E saiu voando, enquanto eu descia em direção à cozinha. Enfeiticei algumas batatas, e estava preparando a panela para fazer o cozido quando ouvi uma voz. Era Mavvle.

— Chegou a hora, Hermione. Você já teve sua amostra.

— Do que está falando?

— Que você teve uma amostra de como sua vida poderia ter sido.

Me segurei na pia, me esforçando para não acreditar no que ele dizia.

— Então é isso? Você vem e bagunça toda a minha vida, e agora me diz que foi só uma amostra? Isso não é justo e você sabe disso!

— Nem tudo no mundo é justo, Hermione. Veja por você mesma. Agora eu preciso ir. Até breve.

Ele desaparatou. E eu decidi não acreditar em uma só palavra do que ele disse, embora elas insistissem em ecoar pela minha mente durante o jantar. Fui me deitar mais cedo. Rony veio logo em seguida, e sentou-se na cama a meu lado.

— Ei. O que houve?

— Nada... Por quê?

— Porque você estava estranha. Problemas na loja?

— Não. Só estou um pouco indisposta.

— Hmm... Erm, Mione... Você se importa se eu e as crianças jogarmos um pouco de quadribol amanhã? É domingo, Fred virá passar o dia conosco, e Eddie está louco para tentar capturar um pomo de ouro de verdade!

— Eu sabia que toda essa preocupação comigo tinha um fundamento... Rony, você sabe como isso é perigoso. E se Eddie cair da vassoura? Ah, não, por que acha que nem alunos do primeiro ano em Hogwarts podem jogar quadribol? Não, Rony, é muito perigoso.

— Hermione, eu também me importo com nossos filhos. E Eddie não vai cair da vassoura, ele já consegue se equilibrar muito bem.

— Por que não dá um livro pra ele ler? É bem mais produtivo! E então quando ele entrar em Hogwarts terá aulas de vôo com um professor competente e...

— Ah, então quer dizer que eu não sou bom o bastante pra ensinar meu filho a voar?

— Não, Ronald, não foi isso que eu quis dizer! Não coloque palavras em minha boca!

— Eu não sou burro, Hermione, apesar de você pensar o contrário.

— Eu não acho que você seja burro, Ronald.

— Então acha que eu sou um pai incompetente que não consegue nem ao menos ensinar o filho a voar.

— Não, eu não acho isso.
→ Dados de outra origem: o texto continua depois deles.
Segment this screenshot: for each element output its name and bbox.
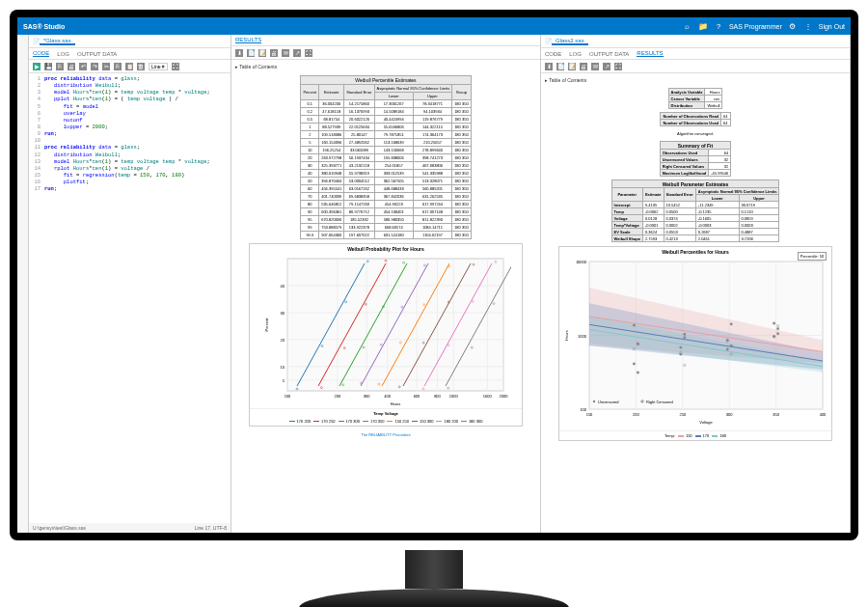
run-icon[interactable]: ▶ xyxy=(33,63,41,70)
svg-point-95 xyxy=(633,363,635,365)
status-path: U:\gensys\test\Glass.sas xyxy=(33,525,86,531)
redo-icon[interactable]: ↷ xyxy=(91,63,98,70)
pdf-icon[interactable]: 📄 xyxy=(247,49,255,57)
expand-icon[interactable]: ⛶ xyxy=(172,63,179,70)
results-area-1[interactable]: ▸ Table of Contents Weibull Percentile E… xyxy=(231,60,540,533)
print3-icon[interactable]: 🖨 xyxy=(580,63,587,70)
results-panel-2: 📄 Glass2.sas CODE LOG OUTPUT DATA RESULT… xyxy=(541,35,851,533)
svg-text:300: 300 xyxy=(364,394,370,399)
print2-icon[interactable]: 🖨 xyxy=(270,49,278,57)
svg-text:40: 40 xyxy=(281,284,285,289)
monitor-stand-base xyxy=(299,589,569,607)
newwin-icon[interactable]: ↗ xyxy=(293,49,301,57)
chart2-title: Weibull Percentiles for Hours xyxy=(559,247,831,257)
settings-icon[interactable]: ⚙ xyxy=(788,21,798,31)
tab-output[interactable]: OUTPUT DATA xyxy=(77,51,117,57)
chart1-svg: 510203040100200300400600800100016002000H… xyxy=(260,254,511,408)
rtf-icon[interactable]: 📝 xyxy=(258,49,266,57)
probability-plot: Weibull Probability Plot for Hours 51020… xyxy=(249,243,523,427)
file-tab-bar: 📄 *Glass.sas xyxy=(29,35,231,48)
svg-text:20: 20 xyxy=(281,338,285,343)
chart1-title: Weibull Probability Plot for Hours xyxy=(250,244,522,254)
proc-footer: The RELIABILITY Procedure xyxy=(233,430,538,439)
svg-text:Voltage: Voltage xyxy=(699,420,713,425)
svg-point-115 xyxy=(773,322,774,324)
monitor-frame: SAS® Studio ⌕ 📁 ? SAS Programmer ⚙ ⋮ Sig… xyxy=(10,10,858,540)
svg-text:200: 200 xyxy=(334,394,340,399)
newwin2-icon[interactable]: ↗ xyxy=(603,63,610,70)
svg-point-112 xyxy=(776,327,778,329)
help-icon[interactable]: ? xyxy=(714,21,723,31)
monitor-stand-neck xyxy=(405,550,463,589)
cut-icon[interactable]: ✂ xyxy=(102,63,110,70)
svg-text:1600: 1600 xyxy=(483,394,493,399)
svg-text:30: 30 xyxy=(281,311,285,316)
saveas-icon[interactable]: ⎘ xyxy=(56,63,64,70)
mail-icon[interactable]: ✉ xyxy=(282,49,289,57)
svg-text:200: 200 xyxy=(633,412,639,417)
info-table: Analysis VariableHoursCensor Variablecen… xyxy=(668,88,723,109)
svg-point-116 xyxy=(776,333,778,335)
nav-rail[interactable] xyxy=(17,35,29,533)
tab-code-2[interactable]: CODE xyxy=(545,51,561,57)
paste-icon[interactable]: 📋 xyxy=(125,63,133,70)
clear-icon[interactable]: 🗑 xyxy=(137,63,145,70)
user-label[interactable]: SAS Programmer xyxy=(729,23,782,30)
search-icon[interactable]: ⌕ xyxy=(683,21,692,31)
toc-label-2[interactable]: ▸ Table of Contents xyxy=(543,75,848,85)
converged-msg: Algorithm converged. xyxy=(543,129,848,138)
mail2-icon[interactable]: ✉ xyxy=(591,63,599,70)
file-tab[interactable]: *Glass.sas xyxy=(40,38,75,45)
results-area-2[interactable]: ▸ Table of Contents Analysis VariableHou… xyxy=(541,73,850,533)
tab-results[interactable]: RESULTS xyxy=(235,37,261,43)
expand3-icon[interactable]: ⛶ xyxy=(614,63,622,70)
code-editor[interactable]: 1proc reliability data = glass;2 distrib… xyxy=(29,73,231,523)
line-number-box[interactable]: Line # xyxy=(149,63,168,70)
editor-toolbar: ▶ 💾 ⎘ 🖨 ↶ ↷ ✂ ⎘ 📋 🗑 Line # ⛶ xyxy=(29,60,231,73)
status-pos: Line 17, UTF-8 xyxy=(195,525,227,531)
tab-results-2[interactable]: RESULTS xyxy=(637,50,663,57)
undo-icon[interactable]: ↶ xyxy=(79,63,87,70)
pdf-icon[interactable]: 📄 xyxy=(556,63,564,70)
folder-icon[interactable]: 📁 xyxy=(698,21,708,31)
svg-text:600: 600 xyxy=(414,394,420,399)
percentile-badge: Percentile: 50 xyxy=(798,252,827,261)
svg-text:400: 400 xyxy=(384,394,391,399)
obs-table: Number of Observations Read64Number of O… xyxy=(660,112,730,126)
screen: SAS® Studio ⌕ 📁 ? SAS Programmer ⚙ ⋮ Sig… xyxy=(17,17,851,533)
svg-text:10: 10 xyxy=(281,365,285,370)
app-header: SAS® Studio ⌕ 📁 ? SAS Programmer ⚙ ⋮ Sig… xyxy=(17,17,851,35)
tab-log[interactable]: LOG xyxy=(57,51,69,57)
results-subtabs: RESULTS xyxy=(231,35,540,46)
file-tab-2[interactable]: Glass2.sas xyxy=(552,38,588,45)
download-icon[interactable]: ⬇ xyxy=(545,63,553,70)
svg-text:150: 150 xyxy=(586,412,593,417)
percentile-table: Weibull Percentile EstimatesPercentEstim… xyxy=(300,75,471,239)
file-icon: 📄 xyxy=(33,38,40,44)
tab-code[interactable]: CODE xyxy=(33,50,49,57)
svg-text:Hours: Hours xyxy=(391,401,401,406)
svg-point-107 xyxy=(726,339,728,341)
header-right: ⌕ 📁 ? SAS Programmer ⚙ ⋮ Sign Out xyxy=(683,21,845,31)
svg-point-103 xyxy=(680,353,682,355)
param-table: Weibull Parameter EstimatesParameterEsti… xyxy=(611,179,780,242)
toc-label[interactable]: ▸ Table of Contents xyxy=(233,62,538,71)
signout-link[interactable]: Sign Out xyxy=(819,23,845,30)
download-icon[interactable]: ⬇ xyxy=(235,49,243,57)
svg-point-94 xyxy=(637,372,638,373)
chart2-svg: 100100010000150200250300350400VoltageHou… xyxy=(560,257,830,430)
status-bar: U:\gensys\test\Glass.sas Line 17, UTF-8 xyxy=(29,523,231,533)
chart2-legend: Temp: 150170180 xyxy=(559,430,831,440)
tab-log-2[interactable]: LOG xyxy=(569,51,582,57)
svg-point-113 xyxy=(773,335,774,337)
more-icon[interactable]: ⋮ xyxy=(803,21,813,31)
rtf-icon[interactable]: 📝 xyxy=(568,63,576,70)
tab-output-2[interactable]: OUTPUT DATA xyxy=(589,51,629,57)
svg-text:Hours: Hours xyxy=(564,330,569,341)
editor-subtabs: CODE LOG OUTPUT DATA xyxy=(29,48,231,60)
copy-icon[interactable]: ⎘ xyxy=(114,63,122,70)
save-icon[interactable]: 💾 xyxy=(44,63,52,70)
svg-text:100: 100 xyxy=(285,394,291,399)
print-icon[interactable]: 🖨 xyxy=(68,63,75,70)
expand2-icon[interactable]: ⛶ xyxy=(305,49,312,57)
Quer saber? Faça o que você acha melhor! Não me importa.

— Certo então.

— Certo.

Ele saiu do quarto, de cara fechada. Eu apaguei as velas e tentei dormir, mas foi em vão. Cerca de uma hora depois Rony voltou, e eu fechei os olhos. Não queria discutir com ele novamente. Ele se aproximou de mim, ajeitou o cobertor e me deu um beijo na testa. Deitou-se a meu lado e eu adormeci pouco tempo depois.